Again, we shouldn't ever talk down mining. Mining makes a huge contribution to the wealth of this nation. It shouldn't ever be seen as a yesterday industry. It is an incredibly important part of our economy today and it will be a very, very important part of our economy going forward over the next generations. In fact, I think it is fair to describe it as the backbone of our national economy. To think about it in the way that the mining sector was thought about 20 or 30 years ago does a disservice to all of those great Australian men and women who are working in the mining sector and are utilising incredibly high-tech equipment and developing that equipment.

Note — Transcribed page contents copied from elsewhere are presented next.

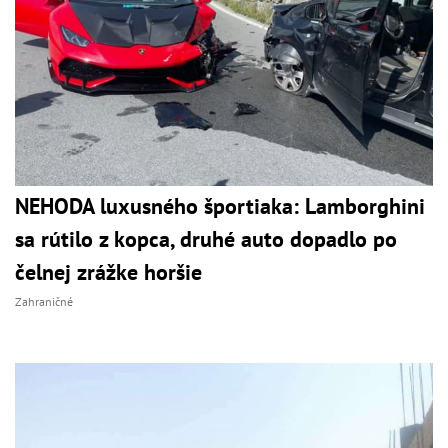
NEHODA luxusného športiaka: Lamborghini
sa rútilo z kopca, druhé auto dopadlo po
čelnej zrážke horšie
Zahraničné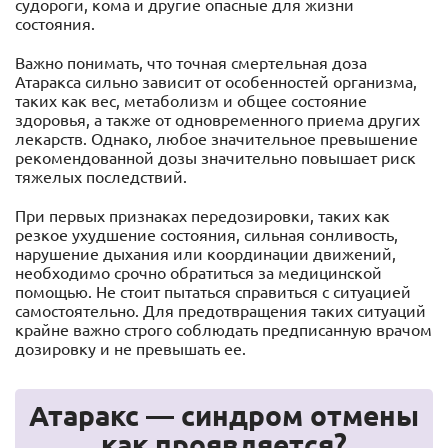
судороги, кома и другие опасные для жизни
состояния.
Важно понимать, что точная смертельная доза
Атаракса сильно зависит от особенностей организма,
таких как вес, метаболизм и общее состояние
здоровья, а также от одновременного приема других
лекарств. Однако, любое значительное превышение
рекомендованной дозы значительно повышает риск
тяжелых последствий.
При первых признаках передозировки, таких как
резкое ухудшение состояния, сильная сонливость,
нарушение дыхания или координации движений,
необходимо срочно обратиться за медицинской
помощью. Не стоит пытаться справиться с ситуацией
самостоятельно. Для предотвращения таких ситуаций
крайне важно строго соблюдать предписанную врачом
дозировку и не превышать ее.
Атаракс — синдром отмены
как проявляется?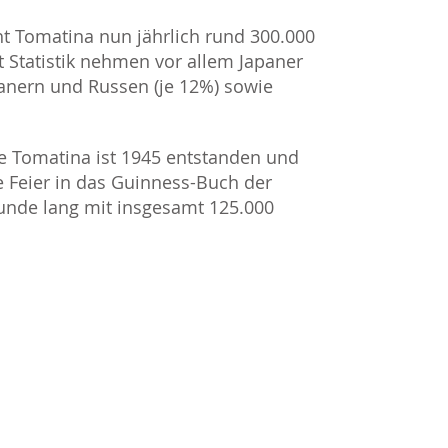
t Tomatina nun jährlich rund 300.000
 Statistik nehmen vor allem Japaner
ikanern und Russen (je 12%) sowie
e Tomatina ist 1945 entstanden und
ile Feier in das Guinness-Buch der
unde lang mit insgesamt 125.000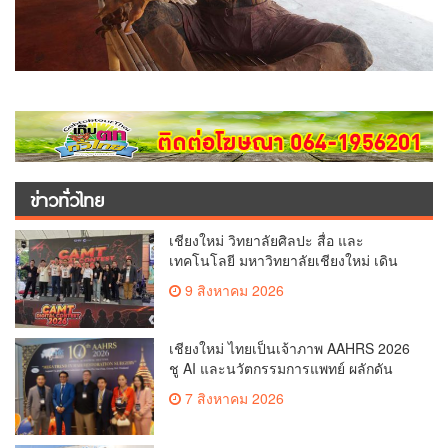
ข่าวทั่วไทย
เชียงใหม่ วิทยาลัยศิลปะ สื่อ และ
เทคโนโลยี มหาวิทยาลัยเชียงใหม่ เดิน
หน้าสร้างแรงบันดาลใจจัดกิจกรรม
9 สิงหาคม 2026
“CAMT Digital Contest 2026”(คลิป)
เชียงใหม่ ไทยเป็นเจ้าภาพ AAHRS 2026
ชู AI และนวัตกรรมการแพทย์ ผลักดัน
Medical Hub และศูนย์กลางปลูกผมแห่ง
7 สิงหาคม 2026
เอเชีย(คลิป)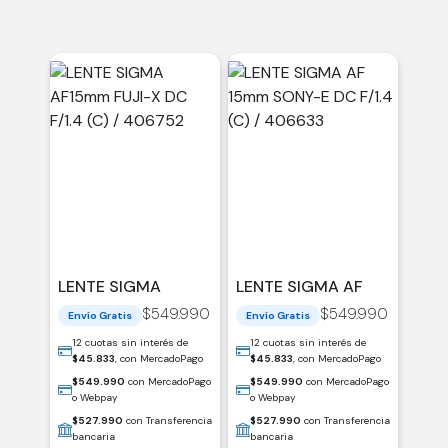
LENTE SIGMA
LENTE SIGMA AF
AF15MM FUJI-X DC
15MM SONY-E DC
$
549.990
$
549.990
Envío Gratis
Envío Gratis
F/1.4 (C) / 406752
F/1.4 (C) / 406633
12 cuotas sin interés de
12 cuotas sin interés de
$
45.833
, con MercadoPago
$
45.833
, con MercadoPago
$
549.990
con MercadoPago
$
549.990
con MercadoPago
o Webpay
o Webpay
$
527.990
con Transferencia
$
527.990
con Transferencia
bancaria
bancaria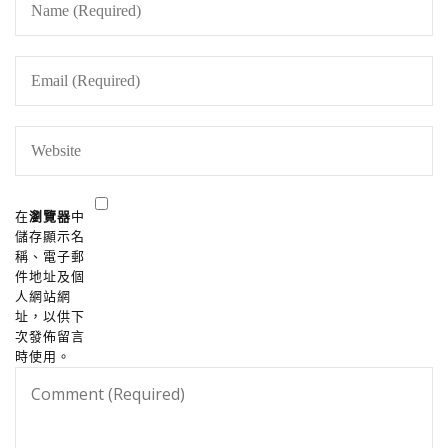
在
瀏覽器
中
儲存顯示名
稱、電子郵
件地址及個
人網站網
址，以供下
次發佈留言
時使用。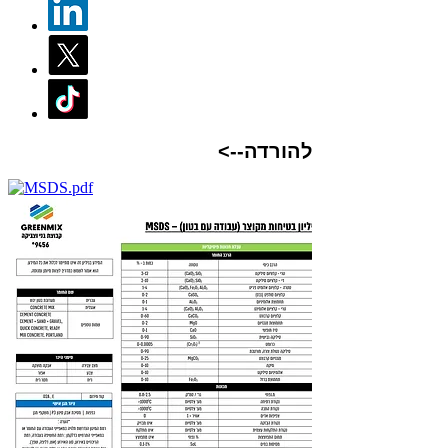
<--להורדה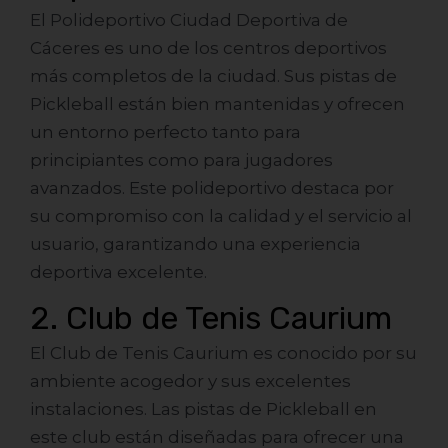
El Polideportivo Ciudad Deportiva de
Cáceres es uno de los centros deportivos
más completos de la ciudad. Sus pistas de
Pickleball están bien mantenidas y ofrecen
un entorno perfecto tanto para
principiantes como para jugadores
avanzados. Este polideportivo destaca por
su compromiso con la calidad y el servicio al
usuario, garantizando una experiencia
deportiva excelente.
2. Club de Tenis Caurium
El Club de Tenis Caurium es conocido por su
ambiente acogedor y sus excelentes
instalaciones. Las pistas de Pickleball en
este club están diseñadas para ofrecer una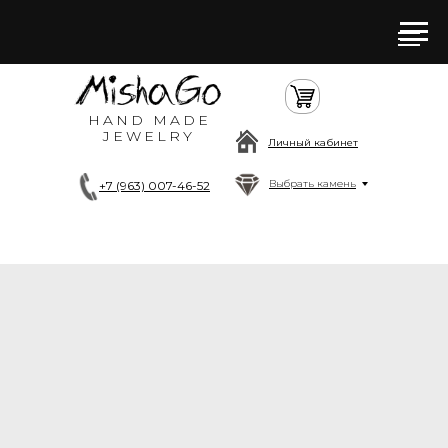
HAND MADE
JEWELRY
Личный кабинет
Выбрать камень
+7 (963) 007-46-52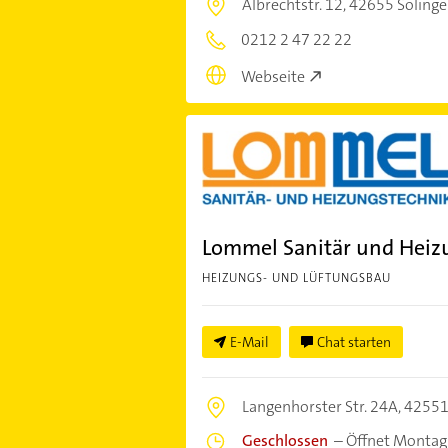
Albrechtstr. 12,
42655 Soling
0212 2 47 22 22
Webseite
Lommel Sanitär und Heiz
HEIZUNGS- UND LÜFTUNGSBAU
E-Mail
Chat starten
Langenhorster Str. 24A,
42551
Geschlossen
–
Öffnet Montag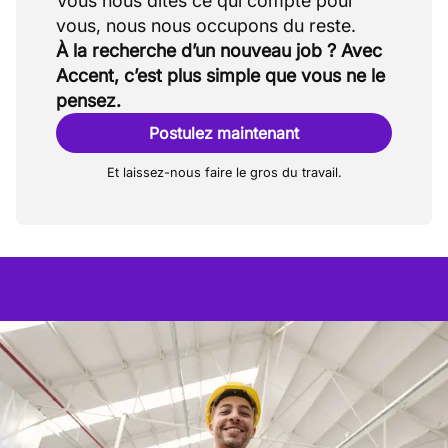
Vous nous dites ce qui compte pour
À la recherche d’un nouveau job ? Avec
Accent, c’est plus simple que vous ne le
pensez.
Postulez maintenant
Et laissez-nous faire le gros du travail.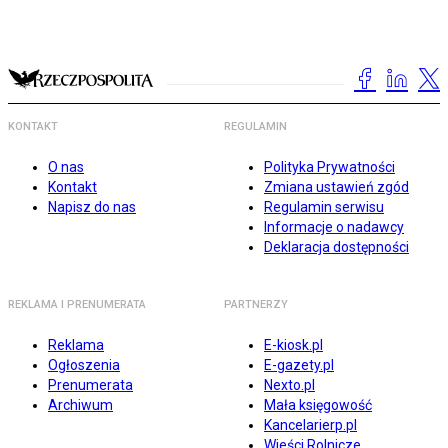
KONTAKT
REGULAMIN
O nas
Polityka Prywatności
Kontakt
Zmiana ustawień zgód
Napisz do nas
Regulamin serwisu
Informacje o nadawcy
Deklaracja dostępności
REKLAMA I PRENUMERATA
PARTNERZY
Reklama
E-kiosk.pl
Ogłoszenia
E-gazety.pl
Prenumerata
Nexto.pl
Archiwum
Mała księgowość
Kancelarierp.pl
Wieści Rolnicze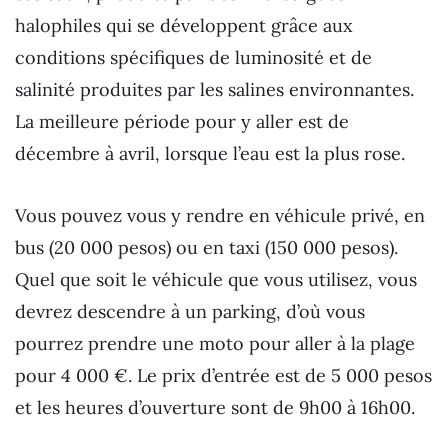
halophiles qui se développent grâce aux
conditions spécifiques de luminosité et de
salinité produites par les salines environnantes.
La meilleure période pour y aller est de
décembre à avril, lorsque l’eau est la plus rose.
Vous pouvez vous y rendre en véhicule privé, en
bus (20 000 pesos) ou en taxi (150 000 pesos).
Quel que soit le véhicule que vous utilisez, vous
devrez descendre à un parking, d’où vous
pourrez prendre une moto pour aller à la plage
pour 4 000 €. Le prix d’entrée est de 5 000 pesos
et les heures d’ouverture sont de 9h00 à 16h00.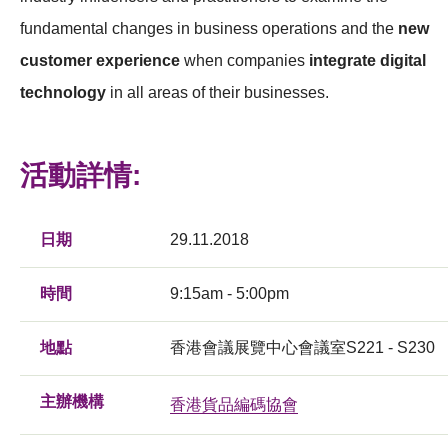
fundamental changes in business operations and the
new
customer experience
when companies
integrate digital
technology
in all areas of their businesses.
活動詳情:
日期
29.11.2018
時間
9:15am - 5:00pm
地點
香港會議展覽中心會議室S221 - S230
主辦機構
香港貨品編碼協會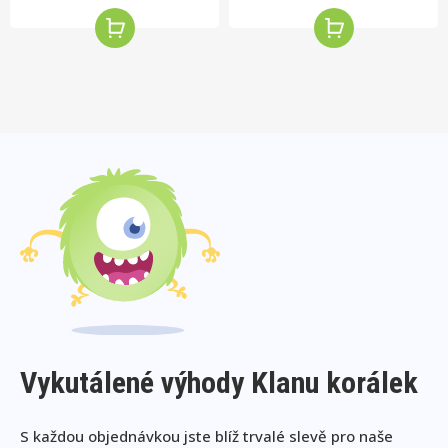
Vykutálené výhody Klanu korálek
S každou objednávkou jste blíž trvalé slevě pro naše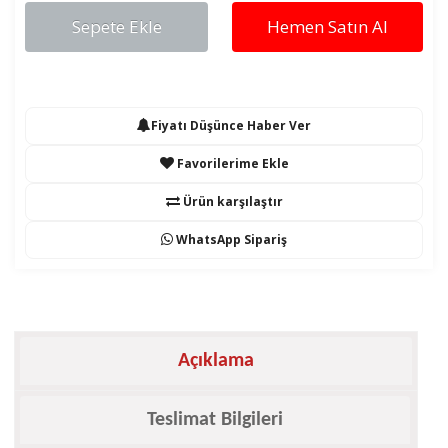
Sepete Ekle
Hemen Satın Al
Fiyatı Düşünce Haber Ver
Favorilerime Ekle
Ürün karşılaştır
WhatsApp Sipariş
Açıklama
Teslimat Bilgileri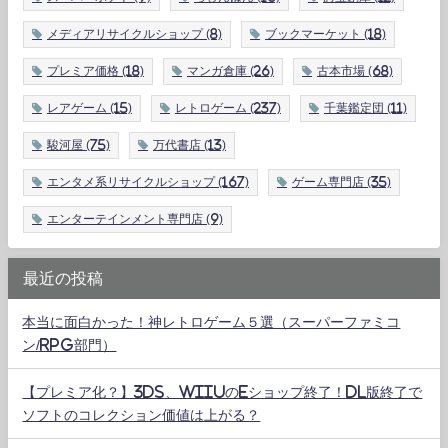
メディアリサイクルショップ
(8)
ブックマーケット
(18)
プレミア価格
(18)
マンガ倉庫
(26)
古本市場
(68)
レアゲーム
(15)
レトロゲーム
(237)
千葉鑑定団
(11)
駿河屋
(75)
万代書店
(13)
エンタメ系リサイクルショップ
(167)
ゲーム専門店
(35)
エンターテインメント専門店
(9)
最近の投稿
本当に面白かった！神レトロゲーム５選（スーパーファミコ
ン/RPG部門）
【プレミア化？】3DS、WiiUのeショップ終了！DL版終了で
ソフトのコレクション価値は上がる？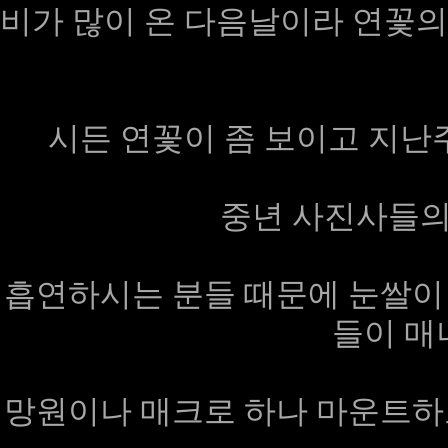
비가 많이 온 다음날이라 연꽃의
시든 연꽃이 좀 보이고 지난
중년 사진사들의
흡연하시는 분들 때문에 눈쌀이
들이 매
망원이나 매크로 하나 마운트하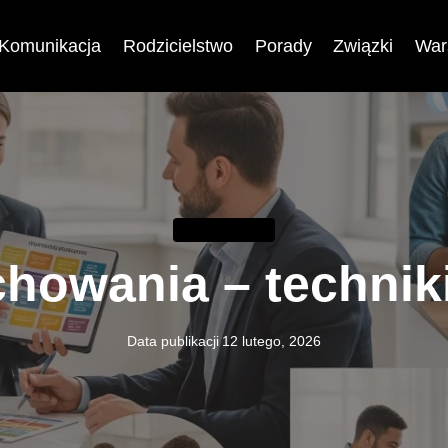
Komunikacja
Rodzicielstwo
Porady
Związki
War
KOMUNIKACJA
howania – technik
Data publikacji
12 lutego, 2026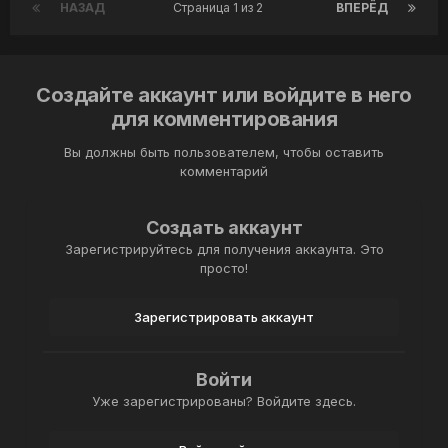
НАЗАД
Страница 1 из 2
ВПЕРЁД
Создайте аккаунт или войдите в него
для комментирования
Вы должны быть пользователем, чтобы оставить
комментарий
Создать аккаунт
Зарегистрируйтесь для получения аккаунта. Это
просто!
Зарегистрировать аккаунт
Войти
Уже зарегистрированы? Войдите здесь.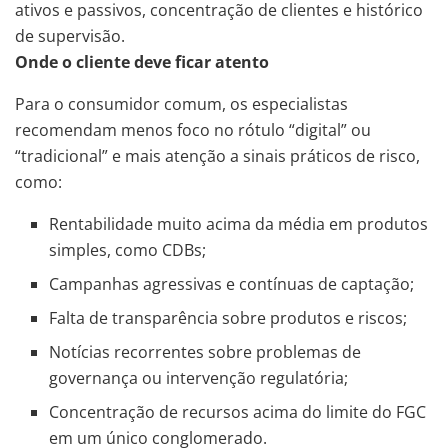
ativos e passivos, concentração de clientes e histórico
de supervisão.
Onde o cliente deve ficar atento
Para o consumidor comum, os especialistas
recomendam menos foco no rótulo “digital” ou
“tradicional” e mais atenção a sinais práticos de risco,
como:
Rentabilidade muito acima da média em produtos
simples, como CDBs;
Campanhas agressivas e contínuas de captação;
Falta de transparência sobre produtos e riscos;
Notícias recorrentes sobre problemas de
governança ou intervenção regulatória;
Concentração de recursos acima do limite do FGC
em um único conglomerado.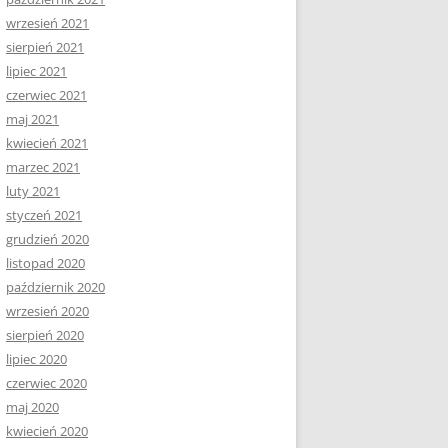
wrzesień 2021
sierpień 2021
lipiec 2021
czerwiec 2021
maj 2021
kwiecień 2021
marzec 2021
luty 2021
styczeń 2021
grudzień 2020
listopad 2020
październik 2020
wrzesień 2020
sierpień 2020
lipiec 2020
czerwiec 2020
maj 2020
kwiecień 2020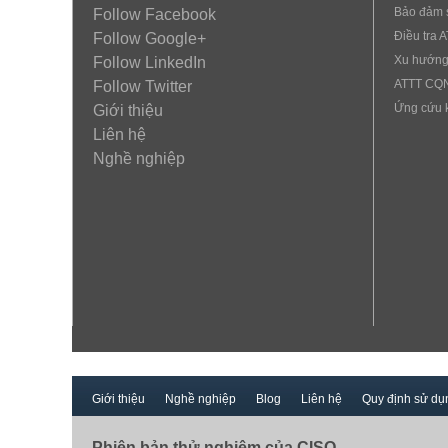
Bảo đảm 
Follow Facebook
Điều tra 
Follow Google+
Xu hướng
Follow LinkedIn
ATTT CQ
Follow Twitter
Ứng cứu 
Giới thiệu
Liên hệ
Nghề nghiệp
Giới thiệu
Nghề nghiệp
Blog
Liên hệ
Quy định sử dụ
Phiên bản thử nghiệm của CISO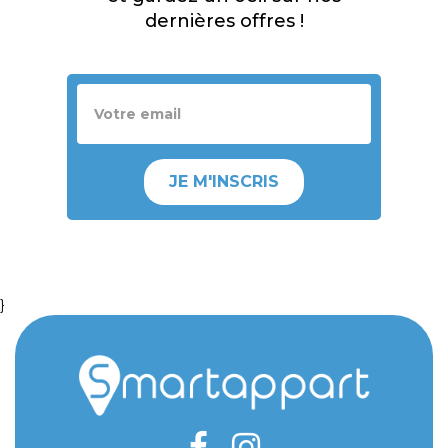
dernières offres !
JE M'INSCRIS
}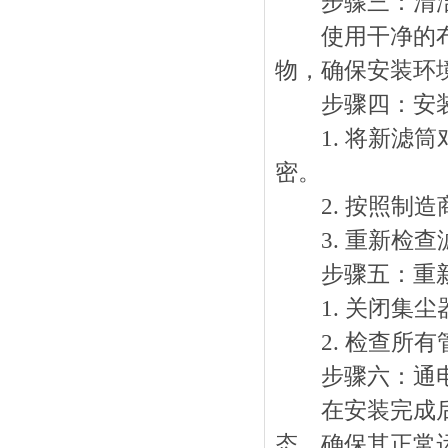
步骤三：清洁
使用干净的布或
物，确保安装环
步骤四：安装
1. 将新滤筒
密。
2. 按照制造
3. 重新检查
步骤五：重新
1. 关闭集尘
2. 检查所有
步骤六：通电
在安装完成后，
态，确保其正常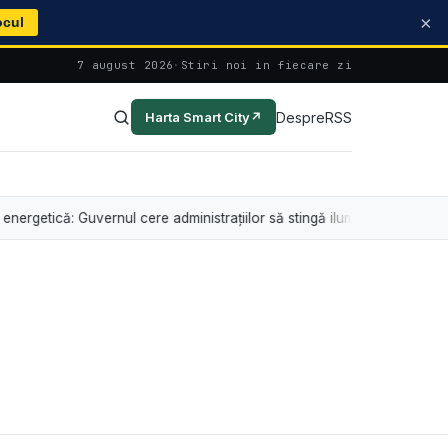
×
ocul
7 august 2026
·
Stiri noi in fiecare zi
Despre
RSS
Harta Smart City
↗
ă: Guvernul cere administrațiilor să stingă iluminatul arhitectural între o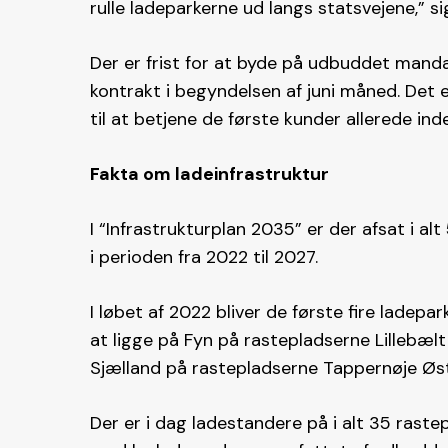
rulle ladeparkerne ud langs statsvejene,” s
Der er frist for at byde på udbuddet manda
kontrakt i begyndelsen af juni måned. Det e
til at betjene de første kunder allerede in
Fakta om ladeinfrastruktur
I “Infrastrukturplan 2035” er der afsat i alt
i perioden fra 2022 til 2027.
I løbet af 2022 bliver de første fire ladep
at ligge på Fyn på rastepladserne Lillebæl
Sjælland på rastepladserne Tappernøje Øst
Der er i dag ladestandere på i alt 35 raste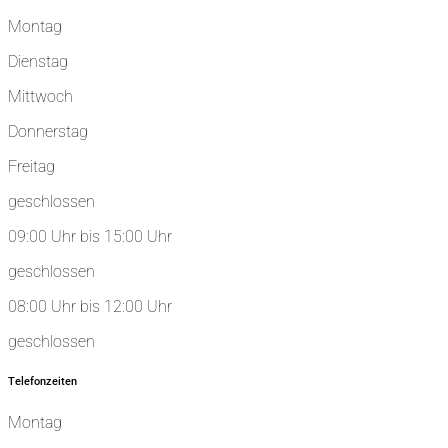
Montag
Dienstag
Mittwoch
Donnerstag
Freitag
geschlossen
09:00 Uhr bis 15:00 Uhr
geschlossen
08:00 Uhr bis 12:00 Uhr
geschlossen
Telefonzeiten
Montag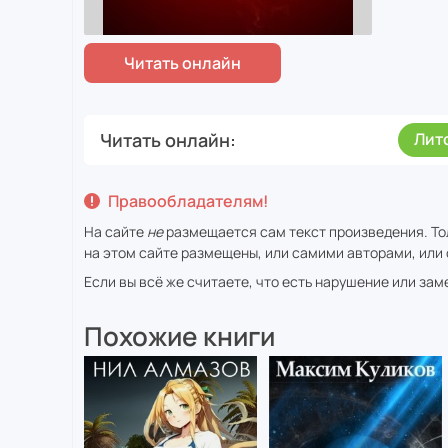
Читать онлайн
Лит
Правообладателям!
На сайте
не
размещается сам текст произведения. То
на этом сайте размещены, или самими авторами, или 
Если вы всё же считаете, что есть нарушение или за
Похожие книги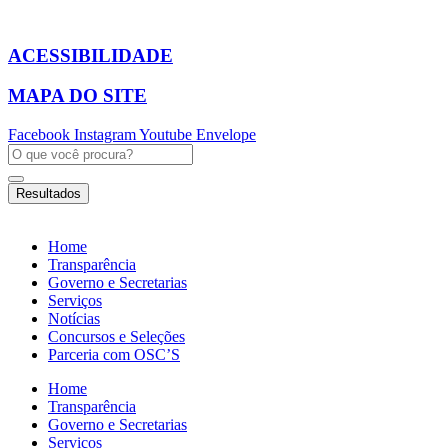
Ir
para
o
ACESSIBILIDADE
conteúdo
MAPA DO SITE
Facebook
Instagram
Youtube
Envelope
Pesquisar
...
Resultados
Home
Transparência
Governo e Secretarias
Serviços
Notícias
Concursos e Seleções
Parceria com OSC’S
Home
Transparência
Governo e Secretarias
Serviços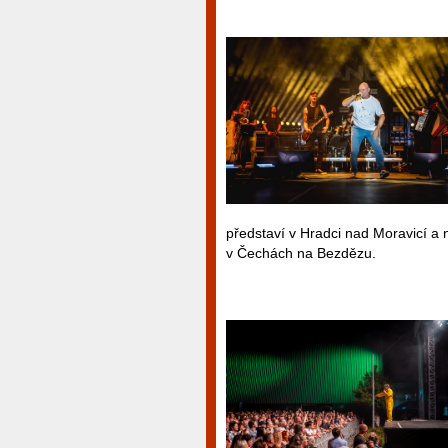
představí v Hradci nad Moravicí a 
v Čechách na Bezdězu.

Woodside's advanced robotics facility in the middle of Perth, in Western Australia, is quite remarkable. It houses one of only eight robonauts—artificial humanoid robots—in the world, developed through the work of NASA. There is one on the International Space Station, seven in the United States of America and one in Perth—because Woodside have done such groundbreaking work in their remote operations. This is, in a very real sense, the science, technology and manufacturing of tomorrow.
We've seen remote equipment operations being pioneered in Western Australia which are now starting to make their way around the rest of the world, in an area which I think everyone in this place knows that I am very passionate about: agriculture. We've seen advances in Australia that are now being exported around the world. This is the manufacturing of tomorrow. It's the development of seeds and intellectual property that we can sell to our overseas markets.
Manufacturing has a proud record in Australia but it has a very, very proud future as well. It has a proud future by getting the economic fundamentals right, which is what this government has spent its time focused on.